## ASSIGNED TASK
Exactly as written, return every line of the data below apart from the pictures.

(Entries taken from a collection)
--- START ---

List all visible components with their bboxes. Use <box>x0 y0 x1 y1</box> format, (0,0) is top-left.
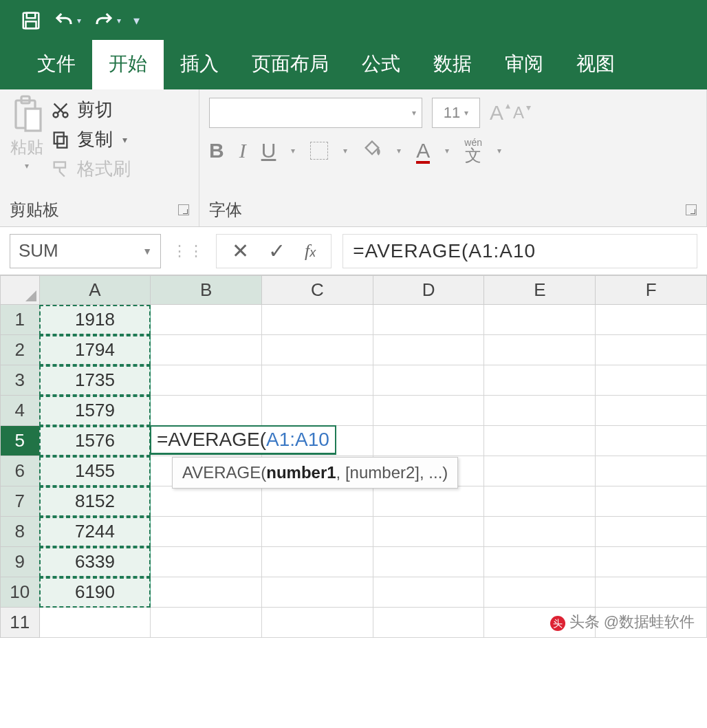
cell-A6[interactable]: 1455 <box>39 456 151 486</box>
cell[interactable] <box>373 486 484 517</box>
cell-A7[interactable]: 8152 <box>39 486 151 517</box>
fill-color-button[interactable] <box>362 139 382 163</box>
row-header[interactable]: 8 <box>1 517 40 547</box>
cell[interactable] <box>373 365 484 396</box>
cell[interactable] <box>151 547 262 577</box>
cell[interactable] <box>484 365 596 396</box>
paste-button[interactable]: 粘贴 ▾ <box>10 95 44 181</box>
cut-button[interactable]: 剪切 <box>51 98 131 122</box>
cell[interactable] <box>151 335 262 365</box>
format-painter-button[interactable]: 格式刷 <box>51 157 131 181</box>
row-header[interactable]: 7 <box>1 486 40 517</box>
font-color-dropdown-icon[interactable]: ▾ <box>445 146 449 156</box>
cancel-formula-icon[interactable]: ✕ <box>232 239 249 263</box>
cell[interactable] <box>484 305 596 335</box>
borders-button[interactable] <box>310 142 328 160</box>
formula-bar-expand-icon[interactable]: ⋮⋮ <box>172 242 205 260</box>
cell-A9[interactable]: 6339 <box>39 547 151 577</box>
cell[interactable] <box>484 426 596 456</box>
font-size-combo[interactable]: 11▾ <box>432 98 480 128</box>
cell-A3[interactable]: 1735 <box>39 365 151 396</box>
cell[interactable] <box>484 486 596 517</box>
cell[interactable] <box>596 517 707 547</box>
cell-A1[interactable]: 1918 <box>39 305 151 335</box>
cell-A2[interactable]: 1794 <box>39 335 151 365</box>
bold-button[interactable]: B <box>209 139 224 162</box>
cell[interactable] <box>373 426 484 456</box>
copy-dropdown-icon[interactable]: ▾ <box>122 134 127 145</box>
cell[interactable] <box>151 365 262 396</box>
italic-button[interactable]: I <box>239 139 246 162</box>
row-header[interactable]: 6 <box>1 456 40 486</box>
insert-function-icon[interactable]: fx <box>305 241 316 261</box>
tab-pagelayout[interactable]: 页面布局 <box>235 40 345 89</box>
cell[interactable] <box>373 547 484 577</box>
cell[interactable] <box>262 305 373 335</box>
cell[interactable] <box>596 365 707 396</box>
underline-button[interactable]: U <box>261 139 276 162</box>
row-header[interactable]: 3 <box>1 365 40 396</box>
tab-review[interactable]: 审阅 <box>488 40 560 89</box>
active-cell-editor[interactable]: =AVERAGE(A1:A10 <box>150 425 336 455</box>
cell[interactable] <box>151 517 262 547</box>
cell[interactable] <box>596 577 707 608</box>
tab-formulas[interactable]: 公式 <box>345 40 417 89</box>
cell[interactable] <box>596 547 707 577</box>
row-header[interactable]: 10 <box>1 577 40 608</box>
grow-font-button[interactable]: A▴ <box>490 101 503 125</box>
col-header-C[interactable]: C <box>262 276 373 305</box>
row-header[interactable]: 4 <box>1 396 40 426</box>
tab-home[interactable]: 开始 <box>92 40 164 89</box>
phonetic-dropdown-icon[interactable]: ▾ <box>497 146 501 156</box>
cell[interactable] <box>151 577 262 608</box>
cell[interactable] <box>151 486 262 517</box>
cell[interactable] <box>373 305 484 335</box>
formula-input[interactable]: =AVERAGE(A1:A10 <box>342 234 697 268</box>
chevron-down-icon[interactable]: ▼ <box>142 246 152 257</box>
redo-dropdown-icon[interactable]: ▾ <box>117 16 121 25</box>
cell[interactable] <box>262 547 373 577</box>
cell[interactable] <box>373 335 484 365</box>
cell[interactable] <box>373 577 484 608</box>
row-header[interactable]: 11 <box>1 608 40 638</box>
cell[interactable] <box>262 577 373 608</box>
tab-view[interactable]: 视图 <box>560 40 631 89</box>
select-all-corner[interactable] <box>1 276 40 305</box>
col-header-F[interactable]: F <box>596 276 707 305</box>
row-header[interactable]: 2 <box>1 335 40 365</box>
cell[interactable] <box>596 305 707 335</box>
cell[interactable] <box>373 396 484 426</box>
cell[interactable] <box>596 456 707 486</box>
fill-dropdown-icon[interactable]: ▾ <box>397 146 401 156</box>
redo-icon[interactable]: ▾ <box>94 10 121 31</box>
cell-A8[interactable]: 7244 <box>39 517 151 547</box>
save-icon[interactable] <box>21 10 41 31</box>
cell[interactable] <box>596 426 707 456</box>
paste-dropdown-icon[interactable]: ▾ <box>25 161 29 171</box>
phonetic-guide-button[interactable]: wén文 <box>464 138 482 164</box>
cell[interactable] <box>39 608 151 638</box>
cell-A4[interactable]: 1579 <box>39 396 151 426</box>
cell[interactable] <box>484 547 596 577</box>
row-header[interactable]: 9 <box>1 547 40 577</box>
name-box[interactable]: SUM ▼ <box>10 234 161 268</box>
clipboard-dialog-launcher-icon[interactable] <box>178 204 189 215</box>
cell-A10[interactable]: 6190 <box>39 577 151 608</box>
cell[interactable] <box>262 608 373 638</box>
cell-A5[interactable]: 1576 <box>39 426 151 456</box>
customize-qat-icon[interactable]: ▾ <box>133 13 140 28</box>
font-dialog-launcher-icon[interactable] <box>686 204 697 215</box>
cell[interactable] <box>373 608 484 638</box>
cell[interactable] <box>596 486 707 517</box>
cell[interactable] <box>484 577 596 608</box>
tab-file[interactable]: 文件 <box>21 40 92 89</box>
cell[interactable] <box>151 305 262 335</box>
cell[interactable] <box>262 396 373 426</box>
cell[interactable] <box>596 396 707 426</box>
cell[interactable] <box>596 335 707 365</box>
cell[interactable] <box>373 517 484 547</box>
cell[interactable] <box>484 456 596 486</box>
cell[interactable] <box>262 365 373 396</box>
cell[interactable] <box>262 517 373 547</box>
col-header-A[interactable]: A <box>39 276 151 305</box>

--- END ---

## RESPONSE TO THE EXERCISE
List all visible components with their bboxes. Use <box>x0 y0 x1 y1</box> format, (0,0) is top-left.
cell-A6[interactable]: 1455 <box>39 456 151 486</box>
cell[interactable] <box>373 486 484 517</box>
cell-A7[interactable]: 8152 <box>39 486 151 517</box>
fill-color-button[interactable] <box>362 139 382 163</box>
row-header[interactable]: 8 <box>1 517 40 547</box>
cell[interactable] <box>373 365 484 396</box>
cell[interactable] <box>151 547 262 577</box>
cell[interactable] <box>484 365 596 396</box>
paste-button[interactable]: 粘贴 ▾ <box>10 95 44 181</box>
cut-button[interactable]: 剪切 <box>51 98 131 122</box>
cell[interactable] <box>151 335 262 365</box>
format-painter-button[interactable]: 格式刷 <box>51 157 131 181</box>
row-header[interactable]: 7 <box>1 486 40 517</box>
font-color-dropdown-icon[interactable]: ▾ <box>445 146 449 156</box>
cancel-formula-icon[interactable]: ✕ <box>232 239 249 263</box>
cell[interactable] <box>484 305 596 335</box>
borders-button[interactable] <box>310 142 328 160</box>
formula-bar-expand-icon[interactable]: ⋮⋮ <box>172 242 205 260</box>
cell-A9[interactable]: 6339 <box>39 547 151 577</box>
cell[interactable] <box>484 426 596 456</box>
font-size-combo[interactable]: 11▾ <box>432 98 480 128</box>
cell-A3[interactable]: 1735 <box>39 365 151 396</box>
cell[interactable] <box>484 486 596 517</box>
cell[interactable] <box>596 517 707 547</box>
cell-A1[interactable]: 1918 <box>39 305 151 335</box>
cell-A2[interactable]: 1794 <box>39 335 151 365</box>
bold-button[interactable]: B <box>209 139 224 162</box>
cell[interactable] <box>373 426 484 456</box>
copy-dropdown-icon[interactable]: ▾ <box>122 134 127 145</box>
cell[interactable] <box>151 365 262 396</box>
italic-button[interactable]: I <box>239 139 246 162</box>
row-header[interactable]: 6 <box>1 456 40 486</box>
insert-function-icon[interactable]: fx <box>305 241 316 261</box>
tab-pagelayout[interactable]: 页面布局 <box>235 40 345 89</box>
cell[interactable] <box>373 547 484 577</box>
cell[interactable] <box>262 305 373 335</box>
cell[interactable] <box>596 365 707 396</box>
underline-button[interactable]: U <box>261 139 276 162</box>
row-header[interactable]: 3 <box>1 365 40 396</box>
tab-review[interactable]: 审阅 <box>488 40 560 89</box>
active-cell-editor[interactable]: =AVERAGE(A1:A10 <box>150 425 336 455</box>
cell[interactable] <box>151 517 262 547</box>
cell[interactable] <box>596 577 707 608</box>
tab-formulas[interactable]: 公式 <box>345 40 417 89</box>
cell[interactable] <box>596 547 707 577</box>
row-header[interactable]: 10 <box>1 577 40 608</box>
grow-font-button[interactable]: A▴ <box>490 101 503 125</box>
col-header-C[interactable]: C <box>262 276 373 305</box>
row-header[interactable]: 4 <box>1 396 40 426</box>
tab-home[interactable]: 开始 <box>92 40 164 89</box>
phonetic-dropdown-icon[interactable]: ▾ <box>497 146 501 156</box>
cell[interactable] <box>151 577 262 608</box>
cell[interactable] <box>151 486 262 517</box>
cell[interactable] <box>373 305 484 335</box>
formula-input[interactable]: =AVERAGE(A1:A10 <box>342 234 697 268</box>
chevron-down-icon[interactable]: ▼ <box>142 246 152 257</box>
redo-dropdown-icon[interactable]: ▾ <box>117 16 121 25</box>
cell[interactable] <box>262 547 373 577</box>
cell[interactable] <box>373 335 484 365</box>
cell[interactable] <box>373 577 484 608</box>
row-header[interactable]: 11 <box>1 608 40 638</box>
cell[interactable] <box>262 577 373 608</box>
tab-view[interactable]: 视图 <box>560 40 631 89</box>
select-all-corner[interactable] <box>1 276 40 305</box>
col-header-F[interactable]: F <box>596 276 707 305</box>
row-header[interactable]: 2 <box>1 335 40 365</box>
cell[interactable] <box>596 305 707 335</box>
cell[interactable] <box>373 396 484 426</box>
cell[interactable] <box>596 456 707 486</box>
fill-dropdown-icon[interactable]: ▾ <box>397 146 401 156</box>
redo-icon[interactable]: ▾ <box>94 10 121 31</box>
cell-A8[interactable]: 7244 <box>39 517 151 547</box>
save-icon[interactable] <box>21 10 41 31</box>
cell[interactable] <box>596 426 707 456</box>
paste-dropdown-icon[interactable]: ▾ <box>25 161 29 171</box>
phonetic-guide-button[interactable]: wén文 <box>464 138 482 164</box>
cell[interactable] <box>39 608 151 638</box>
cell-A4[interactable]: 1579 <box>39 396 151 426</box>
cell[interactable] <box>484 547 596 577</box>
row-header[interactable]: 9 <box>1 547 40 577</box>
name-box[interactable]: SUM ▼ <box>10 234 161 268</box>
clipboard-dialog-launcher-icon[interactable] <box>178 204 189 215</box>
cell-A10[interactable]: 6190 <box>39 577 151 608</box>
cell[interactable] <box>262 608 373 638</box>
cell-A5[interactable]: 1576 <box>39 426 151 456</box>
customize-qat-icon[interactable]: ▾ <box>133 13 140 28</box>
font-dialog-launcher-icon[interactable] <box>686 204 697 215</box>
cell[interactable] <box>373 608 484 638</box>
cell[interactable] <box>596 486 707 517</box>
cell[interactable] <box>484 577 596 608</box>
tab-file[interactable]: 文件 <box>21 40 92 89</box>
cell[interactable] <box>151 305 262 335</box>
cell[interactable] <box>262 396 373 426</box>
cell[interactable] <box>596 396 707 426</box>
cell[interactable] <box>596 335 707 365</box>
cell[interactable] <box>373 517 484 547</box>
cell[interactable] <box>484 456 596 486</box>
cell[interactable] <box>262 365 373 396</box>
cell[interactable] <box>262 517 373 547</box>
col-header-A[interactable]: A <box>39 276 151 305</box>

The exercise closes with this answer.